Researchers from Scotland and Spain are proposing a solution to the limits on flash memory storage in devices such as memory sticks, smartphones and cameras.

Conventional silicon chips are nearing storage capacity as their components cannot be made much smaller.

The researchers believe the semiconductors in the chips can be replaced by individual molecules.

Their proposal on using metal oxide clusters, or polyoxometalates (POM), is outlined in the journal Nature.

The team from Glasgow University and Rovira i Virgili University in Catalonia say the polyoxometalates are stable enough to hold information and would not require the rebuilding of existing production lines.

'Write-once-erase'

The team was led by Professor Lee Cronin, Regius Professor of Chemistry at Glasgow University.

He said: "Conventional flash memory uses transistors whose design allows them to remember whether they have been turned on or off after they've been removed from a power source. Those transistors' positions correspond to binary, allowing data to be stored.

"We've been able to design, synthesise and characterize POM molecules that can trap charge and act as flash ram, as well as dope the inner core of the clusters with selenium to create a new type of memory we call 'write-once-erase'.

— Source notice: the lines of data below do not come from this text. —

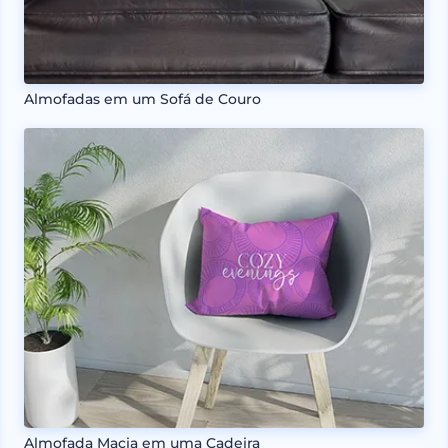
Almofadas em um Sofá de Couro
Almofada Macia em uma Cadeira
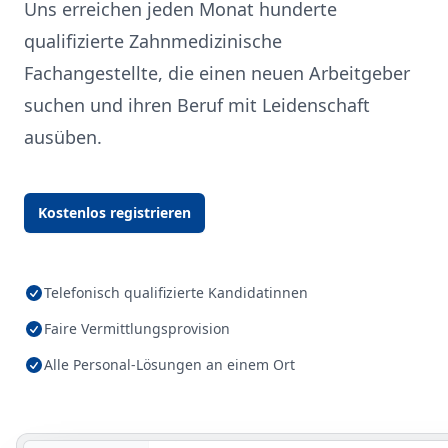
Uns erreichen jeden Monat hunderte
qualifizierte Zahnmedizinische
Fachangestellte, die einen neuen Arbeitgeber
suchen und ihren Beruf mit Leidenschaft
ausüben.
Kostenlos registrieren
Telefonisch qualifizierte Kandidatinnen
Faire Vermittlungsprovision
Alle Personal-Lösungen an einem Ort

"The POM clusters provide a balance of structural stability and electronic activity and their electronic functionality is tunable, making them suitable as storage nodes for flash memory."

Prof Cronin added: "One major benefit of the POMs we've created is that it's possible to fabricate them with devices which are already widely-used in industry, so they can be adopted as new forms of flash memory without requiring production lines to be expensively overhauled."

The research team's paper, titled "Design and fabrication of memory devices based on nanoscale polyoxometalate clusters", is published in this week's edition of Nature.